Intel’s 2017 MKL random number generator functions do not provide parallel functions, but provide mechanisms to support multi-threaded generation. Some of these algorithms are bound by memory performance and run significantly faster when the array fits in the processor cache. These algorithms should scale well running on multiple cores when each array fits in non-shared levels of cache. But first, let’s see how well the algorithms scale from single-core to multi-core for very large array sizes.

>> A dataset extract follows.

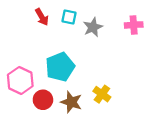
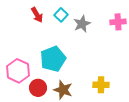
cyan square: (69, 17) -> (61, 15), turned 32
yellow cross: (102, 94) -> (101, 85), moved, turned -35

The above graph compares 2017 MKL random number generators which support multi-threaded generation. The slower algorithms, such as MRG32K3A, WH, and PHILOX3X32x10 scale linearly on my quad-core laptop i5-6300HQ CPU. The faster algorithms, such as MT19937, MCG31, MCG59, SFMT19937, NIEDERR, and ARS5, scale linearly until the memory bandwidth limit is reached. All of the algorithms scale well, up to the memory bandwidth limit, when generating single precision 32-bit floating-point random values in the range of 0.0 to 1.0 (i.e. floats).
The memory bandwidth limits the performance of these generators to about 3.5 GigaFloats/sec. It’s anticipated that these generators will run faster on a machine with higher memory bandwidth, or running inside CPU cache when using smaller array sizes which fit inside the cache, where higher memory bandwidth is available.
These measurements were performed with 500 MegaFloats array size, which does not fit into the CPU cache, but fits into 16 GigaBytes of system memory.
The following graph show multi-core scaling for MKL random number generators for double precision floating-point:
For doubles, multi-core scaling is not as consistent as it is for single precision floating-point random values. MT19937 and SFMT19937 algorithms do not scale beyond a single core. MCG31, MCG59, SOBOL, NIEDERR, and ARS5, reach memory bandwidth limit with two or more cores, making scaling beyond that point not worthwhile for this laptop. Since the laptop CPU (i5-6300HQ) support two channels of DD4 memory, for large arrays of random double precision floating-point values, memory bandwidth is the main performance limiter. Let’s see if performance scales further on a workstation class CPU with four channels of DDR4 memory, and more cores.
The following two graphs show performance on a workstation with a Xeon E5 1650 6-core CPU with Hyperthreading.
Performance increased from 3.5 GigaFloats/sec to over 5 GigaFloats/sec, as memory bandwidth increased from 2 channels of DDR4 to 4 channels. The same goes for generating double precision floating-point random numbers, increase from 1.7 GigaDoubles/sec to 2.7 GigaDoubles/sec with additional system memory bandwidth, as the following graph shows:
Let’s see how high performance can go when reducing the array size to fit inside the CPU cache.
The above graph shows that many of the algorithms scale well when the bandwidth limit is lifted. Seven algorithms generated more than 5 GigaDoubles/sec on a quad-core processor. Three generated more than 6 GigaDoubles/sec, and one generated more than 7 GigaDoubles/sec. This benchmark used 4 out of the 6 available cores in the Xeon CPU. Thus, performance should reach 10 GigaDoubles/sec when all 6 cores are being used. This level of performance is 4X faster than Xeon processor with 4 channels of external memory, because bandwidth between the CPU and internal levels of cache is higher than bandwidth of system memory.
2017 MKL supports parallel/multi-threaded random generator functions to produce the same array of random values as the non-parallel generators. For this, two methods are provided: skip ahead and leap frog. Skip ahead splits the array into N contiguous even parts, enabling N-way parallel generation. Leap frog interleaves the array by N. Details of these methods are provided in the links below. Verifying their correctness can be done by comparing the results from the parallel version versus the no-parallel result.